Come and visit us between June 21-24, 2021, at booth S1.K34, when we showcase our latest RIS, PACS, VNA and cloud solutions:

• iQ-RIS: Affordable and smart radiology workflow manager
• iQ-WEB RIS: Radiology workflow manager from scheduling to reporting from anywhere
• iQ-WEB: All-inclusive PACS/VNA for storing, viewing, distributing and archiving medical imaging studies and reports
• iQ-WEB Portal: Easy, quick and safe access to medical records for referring and treating physicians
• iQ-WEB UPLOADER: Web portal for secure data sharing (complementary prerequisite for teleradiology and telemedicine)
• iQ-4CLOUD: On-demand and reasonably-priced PACS/VNA
• iQ-DOSE: Automatic monitoring, processing and documenting of radiation doses

If you would like to schedule an appointment with us, please fill out our contact form.

See you in Dubai!

Law and order: Meet our QM and RA teams

As a sales partner, you usually do not get in contact with our Quality Management and Regulatory Affairs teams as much as you do with our sales representatives and support specialists. However, the work that both departments do is equally important as they ensure that the solutions you buy have been properly assessed, certified and registered.

Come and meet the members of our QM and RA teams:

Mathias Doliwa - Quality Management Representative
Mathias has been watching over our quality management system for over 2 years now. He is continuously searching for ways of improving our processes and makes sure that necessary measures are implemented. He not only enjoys keeping our QM system in shape, but also his garden, where he likes to spend time with his wife and kids.

Sabine Urban - Quality Management Specialist
Sabine joined IMAGE seven years ago as part of our marketing team. Later on, she branched out into the Quality Management area, where she is assisting our QMR, ensuring that our high quality standards are met in everything we do. In her spare time, she likes to leave process flow charts, role descriptions and external audit preparations behind with some relaxing yoga workouts and quality time with her family.

Sabine Stridde - Team Leader Regulatory Affairs
Sabine is one of IMAGE’s very first employees and has successfully coordinated the product development of iQ-VIEW and other image processing software for many years. Since 2019, she tries to keep track of all the medical device laws and regulations and watches over their compliance but also assists our partners in accomplishing international registrations. As a respite, she spends her leisure time doing creative things, such as drawing and photography.

Kay Wegner - Technical Author
In October 2018, Kay came on board and has been strengthening the IMAGE team ever since. As a technical author, he is primarily responsible for writing and maintaining the user documentation for our products, thus, keeping in close touch with our Development team. In his spare time, he plays piano and guitar in his music projects, likes to travel and is interested in foreign languages and cultures.
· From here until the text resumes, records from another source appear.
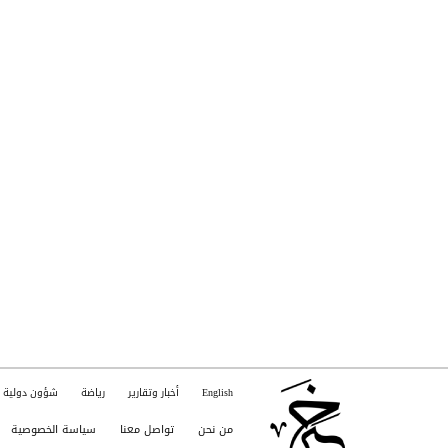
English
أخبار وتقارير
رياضة
شؤون دولية
من نحن
تواصل معنا
سياسة الخصوصية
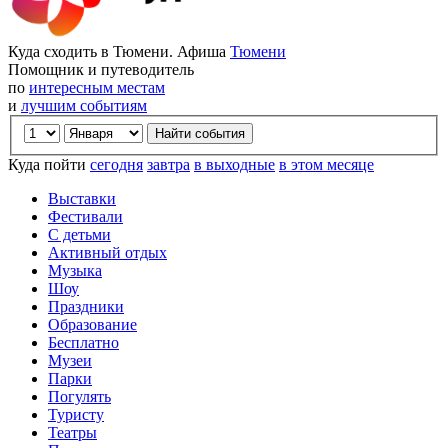
Куда сходить в Тюмени. Афиша
Тюмени
Помощник и путеводитель
по
интересным местам
и
лучшим событиям
Куда пойти
сегодня
завтра
в выходные
в этом месяце
Выставки
Фестивали
С детьми
Активный отдых
Музыка
Шоу
Праздники
Образование
Бесплатно
Музеи
Парки
Погулять
Туристу
Театры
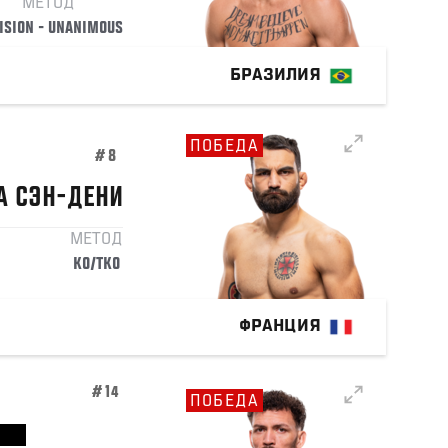
МЕТОД
ISION - UNANIMOUS
БРАЗИЛИЯ
ПОБЕДА
#8
А
СЭН-ДЕНИ
МЕТОД
KO/TKO
ФРАНЦИЯ
#14
ПОБЕДА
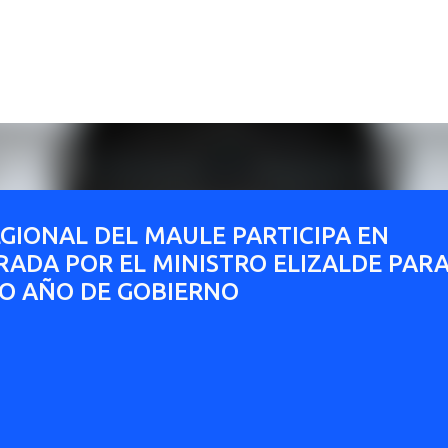
Ir al contenido principal
GIONAL DEL MAULE PARTICIPA EN
ADA POR EL MINISTRO ELIZALDE PAR
MO AÑO DE GOBIERNO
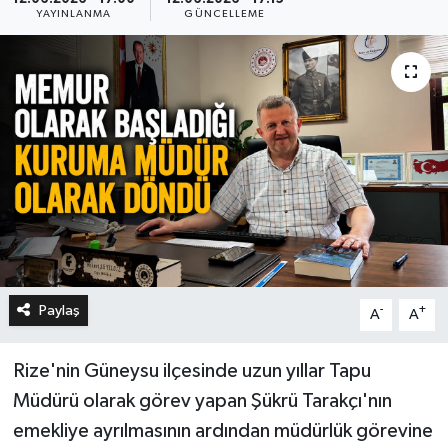
YAYINLANMA
GÜNCELLEME
Paylaş
-
+
A
A
Rize'nin Güneysu ilçesinde uzun yıllar Tapu
Müdürü olarak görev yapan Şükrü Tarakçı'nın
emekliye ayrılmasının ardından müdürlük görevine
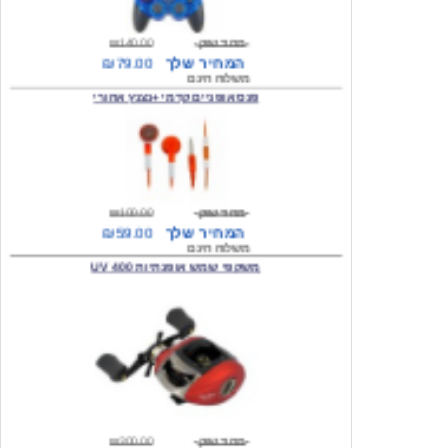
המחיר שלך
₪79.00
משלוח חינם
פנס אופניים קדמי +נצנץ אחורי
מחיר שוק
₪100.00
המחיר שלך
₪59.00
משלוח חינם
משקפי שמש אופנתיות 400 UV
מחיר שוק
₪300.00
המחיר שלך
₪49.00
משלוח חינם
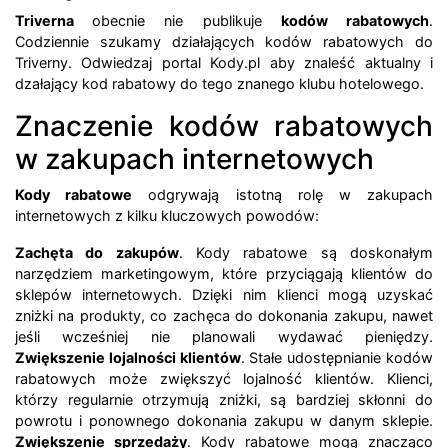
Triverna
obecnie nie publikuje
kodów rabatowych
.
Codziennie szukamy działających kodów rabatowych do
Triverny. Odwiedzaj portal Kody.pl aby znaleść aktualny i
dzałający kod rabatowy do tego znanego klubu hotelowego.
Znaczenie kodów rabatowych
w zakupach internetowych
Kody rabatowe
odgrywają istotną rolę w zakupach
internetowych z kilku kluczowych powodów:
Zachęta do zakupów
. Kody rabatowe są doskonałym
narzędziem marketingowym, które przyciągają klientów do
sklepów internetowych. Dzięki nim klienci mogą uzyskać
zniżki na produkty, co zachęca do dokonania zakupu, nawet
jeśli wcześniej nie planowali wydawać pieniędzy.
Zwiększenie lojalności klientów
. Stałe udostępnianie kodów
rabatowych może zwiększyć lojalność klientów. Klienci,
którzy regularnie otrzymują zniżki, są bardziej skłonni do
powrotu i ponownego dokonania zakupu w danym sklepie.
Zwiększenie sprzedaży
. Kody rabatowe mogą znacząco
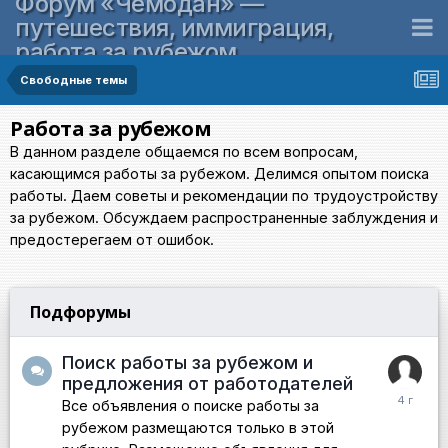
Форум «Чемодан» —
путешествия, иммиграция,
работа за рубежом
Свободные темы
Работа за рубежом
В данном разделе общаемся по всем вопросам,
касающимся работы за рубежом. Делимся опытом поиска
работы. Даем советы и рекомендации по трудоустройству
за рубежом. Обсуждаем распространенные заблуждения и
предостерегаем от ошибок.
Подфорумы
Поиск работы за рубежом и
предложения от работодателей
Все объявления о поиске работы за
рубежом размещаются только в этой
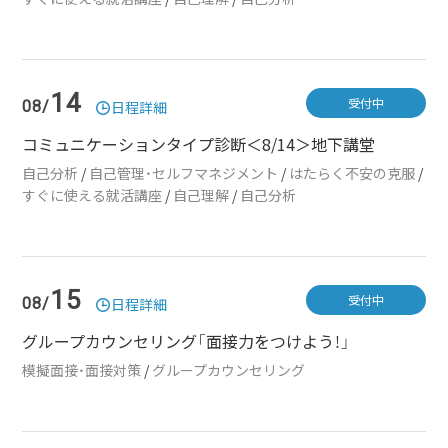
14
受付中
08/
日程詳細
コミュニケーションタイプ診断＜8/14＞地下講堂
自己分析
/
自己管理・セルフマネジメント
/
はたらく不安の克服
/
すぐに使える就活講座
/
自己理解
/
自己分析
15
受付中
08/
日程詳細
グループカウンセリング「面接力をつけよう！」
模擬面接・面接対策
/
グループカウンセリング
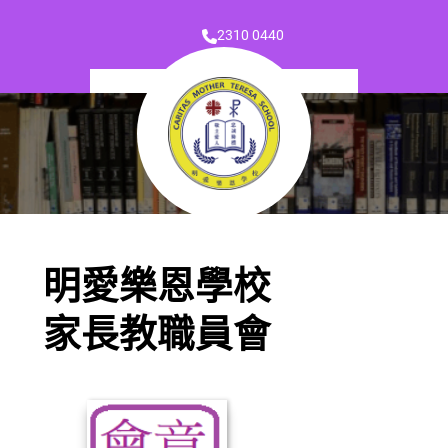
2310 0440
明愛樂恩學校
家長教職員會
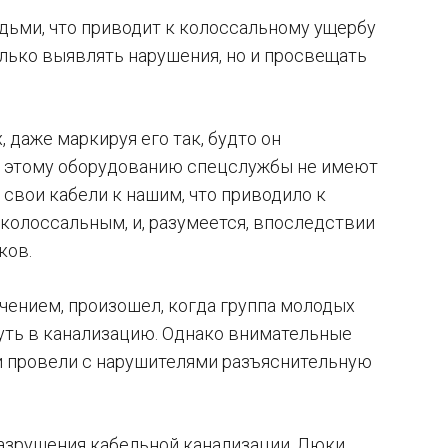
ьми, что приводит к колоссальному ущербу
олько выявлять нарушения, но и просвещать
даже маркируя его так, будто он
 к этому оборудованию спецслужбы не имеют
свои кабели к нашим, что приводило к
колоссальным, и, разумеется, впоследствии
ков.
чением, произошел, когда группа молодых
уть в канализацию. Однако внимательные
 и провели с нарушителями разъяснительную
разрушения кабельной канализации. Люки,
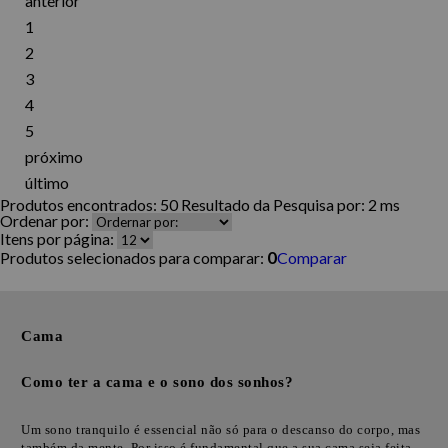
anterior
1
2
3
4
5
próximo
último
Produtos encontrados:
50
Resultado da Pesquisa por:
2 ms
Ordenar por:
Itens por página:
0
Produtos selecionados para comparar:
Comparar
Cama
Como ter a cama e o sono dos sonhos?
Um sono tranquilo é essencial não só para o descanso do corpo, mas
também da mente. Por isso é fundamental que a sua cama seja feita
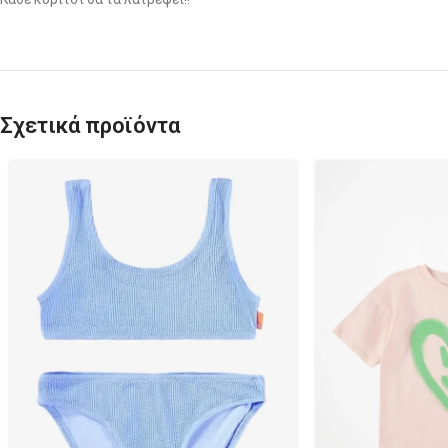
Σχετικά προϊόντα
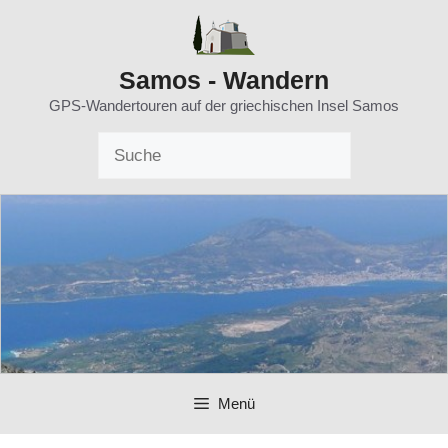
Zum
Inhalt
springen
Samos - Wandern
GPS-Wandertouren auf der griechischen Insel Samos
Menü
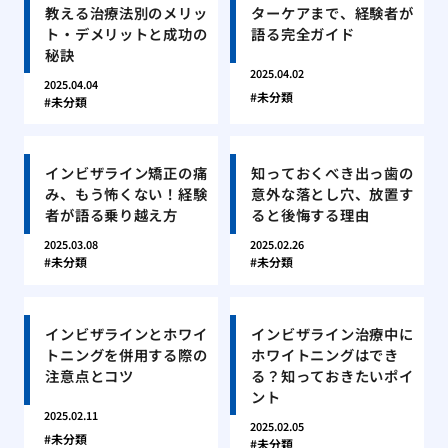
教える治療法別のメリッ
ターケアまで、経験者が
ト・デメリットと成功の
語る完全ガイド
秘訣
2025.04.02
2025.04.04
未分類
未分類
インビザライン矯正の痛
知っておくべき出っ歯の
み、もう怖くない！経験
意外な落とし穴、放置す
者が語る乗り越え方
ると後悔する理由
2025.03.08
2025.02.26
未分類
未分類
インビザラインとホワイ
インビザライン治療中に
トニングを併用する際の
ホワイトニングはでき
注意点とコツ
る？知っておきたいポイ
ント
2025.02.11
2025.02.05
未分類
未分類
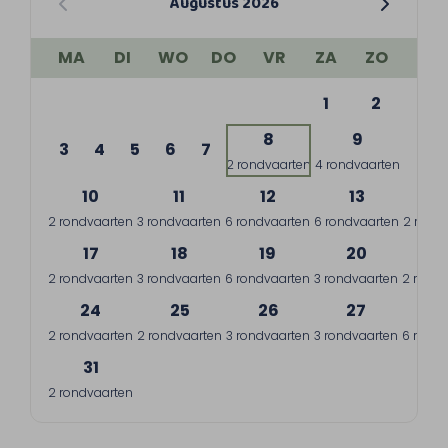
Augustus 2026
MA
DI
WO
DO
VR
ZA
ZO
1
2
8
9
3
4
5
6
7
2 rondvaarten
4 rondvaarten
10
11
12
13
1
2 rondvaarten
3 rondvaarten
6 rondvaarten
6 rondvaarten
2 rond
17
18
19
20
2
2 rondvaarten
3 rondvaarten
6 rondvaarten
3 rondvaarten
2 rondv
24
25
26
27
2
2 rondvaarten
2 rondvaarten
3 rondvaarten
3 rondvaarten
6 rondv
31
2 rondvaarten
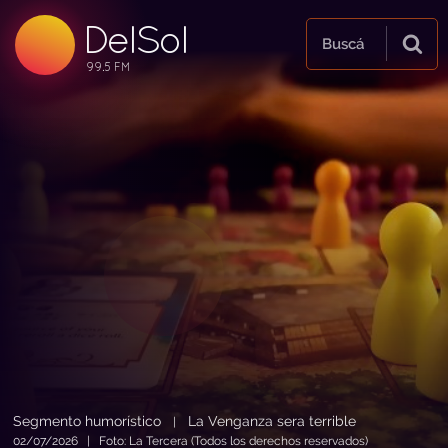
DelSol
99.5 FM
Buscá
99.5 FM
99.5 FM
Segmento humorístico
La Venganza sera terrible
|
02/07/2026 | Foto: La Tercera (Todos los derechos reservados)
Cathleen Mildebradt - Technical Author
Cathleen has been with us for more than 13 years and has earned her laurels in our marketing department. In January of this year, she joined the RA team as a technical author, where she brings to the table her advanced marketing experience and her linguistic finesse. When not making our products sound like the one thing you simply cannot do without, she can be found enjoying quality time with her family and playing with her kids.